Aim of the exercise: Check each line of the material, and show the ones that include the word "rotina".

Records for the task:
__________
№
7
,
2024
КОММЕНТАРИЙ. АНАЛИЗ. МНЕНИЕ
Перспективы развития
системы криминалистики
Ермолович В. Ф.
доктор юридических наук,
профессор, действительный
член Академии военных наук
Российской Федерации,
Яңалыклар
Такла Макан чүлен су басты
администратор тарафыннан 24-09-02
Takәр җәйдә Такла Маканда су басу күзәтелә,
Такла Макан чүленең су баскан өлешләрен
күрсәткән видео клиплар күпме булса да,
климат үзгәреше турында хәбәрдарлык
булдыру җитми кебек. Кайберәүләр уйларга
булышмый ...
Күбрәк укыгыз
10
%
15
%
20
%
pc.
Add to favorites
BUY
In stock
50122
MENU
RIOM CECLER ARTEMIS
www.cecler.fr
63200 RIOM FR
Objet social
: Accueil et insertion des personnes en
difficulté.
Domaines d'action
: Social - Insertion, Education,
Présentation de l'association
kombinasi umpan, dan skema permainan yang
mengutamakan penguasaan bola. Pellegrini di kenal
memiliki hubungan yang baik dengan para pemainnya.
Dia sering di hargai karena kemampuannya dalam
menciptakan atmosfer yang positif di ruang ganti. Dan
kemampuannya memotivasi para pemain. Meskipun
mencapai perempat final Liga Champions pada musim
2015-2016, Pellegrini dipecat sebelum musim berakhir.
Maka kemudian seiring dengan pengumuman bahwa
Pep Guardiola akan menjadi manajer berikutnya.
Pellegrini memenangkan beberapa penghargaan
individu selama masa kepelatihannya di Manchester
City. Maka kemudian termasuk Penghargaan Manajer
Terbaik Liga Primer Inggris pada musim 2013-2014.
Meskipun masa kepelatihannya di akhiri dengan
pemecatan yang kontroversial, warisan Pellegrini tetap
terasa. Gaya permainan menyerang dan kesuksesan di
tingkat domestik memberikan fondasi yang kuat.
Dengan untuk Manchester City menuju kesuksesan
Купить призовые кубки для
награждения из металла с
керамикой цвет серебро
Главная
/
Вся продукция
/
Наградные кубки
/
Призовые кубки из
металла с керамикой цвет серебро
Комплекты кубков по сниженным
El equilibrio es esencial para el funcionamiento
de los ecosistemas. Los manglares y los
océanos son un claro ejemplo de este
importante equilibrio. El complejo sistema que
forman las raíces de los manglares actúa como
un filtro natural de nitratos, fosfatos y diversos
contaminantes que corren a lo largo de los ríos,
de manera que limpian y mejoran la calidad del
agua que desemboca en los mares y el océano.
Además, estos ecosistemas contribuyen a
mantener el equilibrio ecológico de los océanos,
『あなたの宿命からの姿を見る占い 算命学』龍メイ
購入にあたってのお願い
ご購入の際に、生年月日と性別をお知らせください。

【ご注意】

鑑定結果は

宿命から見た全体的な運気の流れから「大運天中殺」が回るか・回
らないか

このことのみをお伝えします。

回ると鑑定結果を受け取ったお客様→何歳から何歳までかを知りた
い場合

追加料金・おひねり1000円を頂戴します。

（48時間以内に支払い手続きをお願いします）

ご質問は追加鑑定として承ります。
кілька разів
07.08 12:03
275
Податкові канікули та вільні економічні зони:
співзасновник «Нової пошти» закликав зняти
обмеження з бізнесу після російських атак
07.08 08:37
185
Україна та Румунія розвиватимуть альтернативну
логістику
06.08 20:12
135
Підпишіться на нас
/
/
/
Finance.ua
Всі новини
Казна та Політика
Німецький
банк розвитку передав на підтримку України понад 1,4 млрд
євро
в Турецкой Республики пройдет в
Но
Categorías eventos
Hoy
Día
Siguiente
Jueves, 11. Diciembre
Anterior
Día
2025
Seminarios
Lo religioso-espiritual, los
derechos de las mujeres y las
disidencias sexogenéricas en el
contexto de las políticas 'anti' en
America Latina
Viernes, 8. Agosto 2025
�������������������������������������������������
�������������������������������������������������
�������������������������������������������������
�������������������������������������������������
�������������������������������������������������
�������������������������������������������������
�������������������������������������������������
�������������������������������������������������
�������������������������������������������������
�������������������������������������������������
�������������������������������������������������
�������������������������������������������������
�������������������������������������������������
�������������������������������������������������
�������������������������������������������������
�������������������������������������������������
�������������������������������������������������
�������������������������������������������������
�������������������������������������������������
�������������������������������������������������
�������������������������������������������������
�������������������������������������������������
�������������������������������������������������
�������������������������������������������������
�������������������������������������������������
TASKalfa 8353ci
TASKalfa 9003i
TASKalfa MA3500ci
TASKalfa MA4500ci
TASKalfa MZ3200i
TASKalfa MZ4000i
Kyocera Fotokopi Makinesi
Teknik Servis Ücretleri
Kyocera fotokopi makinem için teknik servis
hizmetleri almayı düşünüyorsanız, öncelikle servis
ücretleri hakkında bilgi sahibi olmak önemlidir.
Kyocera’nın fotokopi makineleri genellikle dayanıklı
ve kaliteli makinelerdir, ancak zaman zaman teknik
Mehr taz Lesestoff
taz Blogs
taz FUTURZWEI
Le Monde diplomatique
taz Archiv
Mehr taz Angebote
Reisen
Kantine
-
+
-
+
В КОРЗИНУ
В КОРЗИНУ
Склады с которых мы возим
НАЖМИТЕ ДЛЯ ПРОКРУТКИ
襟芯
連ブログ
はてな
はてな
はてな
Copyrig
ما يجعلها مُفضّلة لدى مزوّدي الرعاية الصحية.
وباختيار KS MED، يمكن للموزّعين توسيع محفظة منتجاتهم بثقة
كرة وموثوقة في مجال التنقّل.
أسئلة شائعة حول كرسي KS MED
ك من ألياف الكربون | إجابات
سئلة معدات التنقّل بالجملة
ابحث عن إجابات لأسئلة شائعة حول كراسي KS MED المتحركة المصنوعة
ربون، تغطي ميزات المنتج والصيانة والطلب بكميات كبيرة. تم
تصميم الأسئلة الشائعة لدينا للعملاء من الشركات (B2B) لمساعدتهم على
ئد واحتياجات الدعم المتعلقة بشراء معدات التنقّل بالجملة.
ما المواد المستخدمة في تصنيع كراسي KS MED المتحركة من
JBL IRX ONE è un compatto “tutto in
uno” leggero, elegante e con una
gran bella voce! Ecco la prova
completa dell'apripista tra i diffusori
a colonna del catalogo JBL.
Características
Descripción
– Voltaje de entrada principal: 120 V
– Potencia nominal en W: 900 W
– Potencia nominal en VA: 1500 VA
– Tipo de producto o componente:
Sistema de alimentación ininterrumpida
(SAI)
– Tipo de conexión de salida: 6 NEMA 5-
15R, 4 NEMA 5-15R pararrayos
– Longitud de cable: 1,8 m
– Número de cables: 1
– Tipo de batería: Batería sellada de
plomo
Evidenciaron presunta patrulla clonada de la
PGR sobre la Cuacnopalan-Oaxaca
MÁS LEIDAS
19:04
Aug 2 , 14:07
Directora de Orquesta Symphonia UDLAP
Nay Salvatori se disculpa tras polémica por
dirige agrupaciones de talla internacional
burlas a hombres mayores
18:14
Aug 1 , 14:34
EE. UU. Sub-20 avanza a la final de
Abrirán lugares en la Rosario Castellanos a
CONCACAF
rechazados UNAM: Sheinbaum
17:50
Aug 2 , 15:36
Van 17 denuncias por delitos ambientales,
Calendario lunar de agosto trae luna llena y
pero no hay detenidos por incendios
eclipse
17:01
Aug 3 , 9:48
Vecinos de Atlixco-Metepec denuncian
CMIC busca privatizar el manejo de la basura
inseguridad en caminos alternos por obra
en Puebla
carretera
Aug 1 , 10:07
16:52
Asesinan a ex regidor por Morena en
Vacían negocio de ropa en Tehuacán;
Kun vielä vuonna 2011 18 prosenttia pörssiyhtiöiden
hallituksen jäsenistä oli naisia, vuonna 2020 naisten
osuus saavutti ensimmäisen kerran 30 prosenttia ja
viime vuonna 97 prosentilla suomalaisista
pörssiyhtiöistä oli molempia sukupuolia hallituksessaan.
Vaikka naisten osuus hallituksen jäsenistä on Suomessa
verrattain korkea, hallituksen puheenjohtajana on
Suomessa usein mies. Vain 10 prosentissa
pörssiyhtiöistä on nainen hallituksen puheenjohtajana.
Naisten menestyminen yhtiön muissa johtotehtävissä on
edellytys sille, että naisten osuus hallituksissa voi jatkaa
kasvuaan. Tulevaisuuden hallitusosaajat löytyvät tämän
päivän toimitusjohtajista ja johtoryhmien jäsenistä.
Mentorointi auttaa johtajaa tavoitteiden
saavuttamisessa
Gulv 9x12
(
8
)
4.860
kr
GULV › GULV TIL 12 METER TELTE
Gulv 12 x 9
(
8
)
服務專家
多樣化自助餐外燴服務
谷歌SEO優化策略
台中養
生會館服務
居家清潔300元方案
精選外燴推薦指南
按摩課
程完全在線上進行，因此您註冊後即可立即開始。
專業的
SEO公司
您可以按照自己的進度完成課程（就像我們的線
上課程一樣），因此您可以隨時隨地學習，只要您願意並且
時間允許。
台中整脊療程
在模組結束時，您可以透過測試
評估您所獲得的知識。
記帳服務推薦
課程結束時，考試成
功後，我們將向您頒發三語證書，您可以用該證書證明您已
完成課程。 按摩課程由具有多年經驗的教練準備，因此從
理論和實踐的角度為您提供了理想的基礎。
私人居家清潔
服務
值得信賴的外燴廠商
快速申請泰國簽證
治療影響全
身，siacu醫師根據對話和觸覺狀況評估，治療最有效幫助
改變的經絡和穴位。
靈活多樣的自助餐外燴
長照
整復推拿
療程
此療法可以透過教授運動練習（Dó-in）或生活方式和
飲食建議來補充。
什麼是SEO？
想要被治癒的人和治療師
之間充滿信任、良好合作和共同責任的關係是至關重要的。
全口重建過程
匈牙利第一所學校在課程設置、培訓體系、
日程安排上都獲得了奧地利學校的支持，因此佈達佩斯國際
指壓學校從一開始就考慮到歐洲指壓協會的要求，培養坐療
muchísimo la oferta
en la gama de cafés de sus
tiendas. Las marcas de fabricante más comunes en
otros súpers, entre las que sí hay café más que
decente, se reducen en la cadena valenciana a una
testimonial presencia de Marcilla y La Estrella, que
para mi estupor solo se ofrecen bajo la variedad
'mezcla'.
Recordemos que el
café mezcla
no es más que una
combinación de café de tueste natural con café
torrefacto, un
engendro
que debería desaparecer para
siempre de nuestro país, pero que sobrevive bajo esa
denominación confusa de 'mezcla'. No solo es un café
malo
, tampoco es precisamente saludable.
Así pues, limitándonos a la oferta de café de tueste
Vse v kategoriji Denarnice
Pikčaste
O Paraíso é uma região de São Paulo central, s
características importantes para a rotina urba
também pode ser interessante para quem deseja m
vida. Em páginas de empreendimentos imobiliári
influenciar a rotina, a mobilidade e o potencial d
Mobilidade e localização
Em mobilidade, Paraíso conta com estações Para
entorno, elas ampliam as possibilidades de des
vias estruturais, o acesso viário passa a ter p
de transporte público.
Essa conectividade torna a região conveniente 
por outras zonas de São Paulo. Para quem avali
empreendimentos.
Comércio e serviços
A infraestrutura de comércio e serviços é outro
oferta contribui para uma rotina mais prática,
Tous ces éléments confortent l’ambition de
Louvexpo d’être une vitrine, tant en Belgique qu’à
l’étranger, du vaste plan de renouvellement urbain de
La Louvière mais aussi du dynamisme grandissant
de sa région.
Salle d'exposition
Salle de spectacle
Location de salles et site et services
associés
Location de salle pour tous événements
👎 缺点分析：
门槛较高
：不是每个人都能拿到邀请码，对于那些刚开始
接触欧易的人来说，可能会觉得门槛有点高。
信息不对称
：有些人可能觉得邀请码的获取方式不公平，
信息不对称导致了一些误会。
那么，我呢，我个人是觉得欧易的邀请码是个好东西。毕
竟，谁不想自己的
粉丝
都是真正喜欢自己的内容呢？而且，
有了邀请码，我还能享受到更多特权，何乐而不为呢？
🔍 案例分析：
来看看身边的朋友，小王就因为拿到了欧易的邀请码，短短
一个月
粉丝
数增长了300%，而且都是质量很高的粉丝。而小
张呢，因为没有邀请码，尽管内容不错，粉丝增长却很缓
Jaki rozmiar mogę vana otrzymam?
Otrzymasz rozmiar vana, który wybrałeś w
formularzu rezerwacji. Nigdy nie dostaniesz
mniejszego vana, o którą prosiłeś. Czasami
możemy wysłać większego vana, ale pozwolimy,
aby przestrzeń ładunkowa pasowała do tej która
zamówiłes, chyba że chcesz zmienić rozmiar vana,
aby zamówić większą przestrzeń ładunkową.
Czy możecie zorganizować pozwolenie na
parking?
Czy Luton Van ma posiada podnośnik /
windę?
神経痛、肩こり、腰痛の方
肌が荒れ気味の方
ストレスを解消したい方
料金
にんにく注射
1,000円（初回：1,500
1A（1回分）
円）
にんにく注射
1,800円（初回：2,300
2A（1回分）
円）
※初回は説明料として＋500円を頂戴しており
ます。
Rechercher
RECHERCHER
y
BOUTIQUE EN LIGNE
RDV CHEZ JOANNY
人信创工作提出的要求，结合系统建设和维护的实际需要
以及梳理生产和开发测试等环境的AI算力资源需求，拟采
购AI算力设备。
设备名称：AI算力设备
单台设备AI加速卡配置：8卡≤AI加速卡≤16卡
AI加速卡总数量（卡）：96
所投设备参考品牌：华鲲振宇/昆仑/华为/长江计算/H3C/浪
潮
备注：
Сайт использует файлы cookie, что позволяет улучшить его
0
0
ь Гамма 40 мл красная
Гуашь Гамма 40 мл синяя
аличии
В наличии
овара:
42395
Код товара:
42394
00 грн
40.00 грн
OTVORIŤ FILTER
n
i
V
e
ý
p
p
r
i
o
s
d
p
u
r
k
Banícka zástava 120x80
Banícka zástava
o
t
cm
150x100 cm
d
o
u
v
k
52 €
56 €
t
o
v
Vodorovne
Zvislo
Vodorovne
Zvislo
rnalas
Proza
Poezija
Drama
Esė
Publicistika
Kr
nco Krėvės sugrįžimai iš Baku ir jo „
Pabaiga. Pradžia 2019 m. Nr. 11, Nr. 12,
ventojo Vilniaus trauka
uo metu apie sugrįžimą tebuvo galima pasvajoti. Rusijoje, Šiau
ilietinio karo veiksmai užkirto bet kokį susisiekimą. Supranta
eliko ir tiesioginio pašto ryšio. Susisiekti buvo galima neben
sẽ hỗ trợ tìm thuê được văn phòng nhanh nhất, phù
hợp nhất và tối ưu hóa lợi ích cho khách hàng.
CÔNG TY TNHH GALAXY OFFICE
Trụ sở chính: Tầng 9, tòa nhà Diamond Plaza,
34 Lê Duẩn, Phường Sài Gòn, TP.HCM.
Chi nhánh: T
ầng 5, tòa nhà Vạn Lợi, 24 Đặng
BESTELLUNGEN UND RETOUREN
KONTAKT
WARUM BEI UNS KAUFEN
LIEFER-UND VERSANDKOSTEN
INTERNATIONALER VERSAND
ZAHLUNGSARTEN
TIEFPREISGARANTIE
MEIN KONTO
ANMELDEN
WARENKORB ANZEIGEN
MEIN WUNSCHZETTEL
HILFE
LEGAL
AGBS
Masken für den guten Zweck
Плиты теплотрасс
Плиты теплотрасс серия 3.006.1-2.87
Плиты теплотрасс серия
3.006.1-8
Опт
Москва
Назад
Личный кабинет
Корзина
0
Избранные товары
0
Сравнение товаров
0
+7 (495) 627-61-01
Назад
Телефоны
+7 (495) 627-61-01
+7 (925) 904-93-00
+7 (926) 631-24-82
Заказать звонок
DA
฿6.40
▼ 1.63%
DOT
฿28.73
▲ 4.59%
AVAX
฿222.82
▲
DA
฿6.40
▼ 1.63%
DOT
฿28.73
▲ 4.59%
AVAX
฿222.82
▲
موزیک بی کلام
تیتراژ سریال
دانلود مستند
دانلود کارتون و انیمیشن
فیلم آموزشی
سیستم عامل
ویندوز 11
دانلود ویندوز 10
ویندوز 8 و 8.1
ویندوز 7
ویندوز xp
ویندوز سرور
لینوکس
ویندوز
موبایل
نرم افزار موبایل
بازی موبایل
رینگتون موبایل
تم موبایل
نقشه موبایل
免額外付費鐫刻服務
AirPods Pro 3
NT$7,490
__________
Your solution:
características importantes para a rotina urba
influenciar a rotina, a mobilidade e o potencial d
oferta contribui para uma rotina mais prática,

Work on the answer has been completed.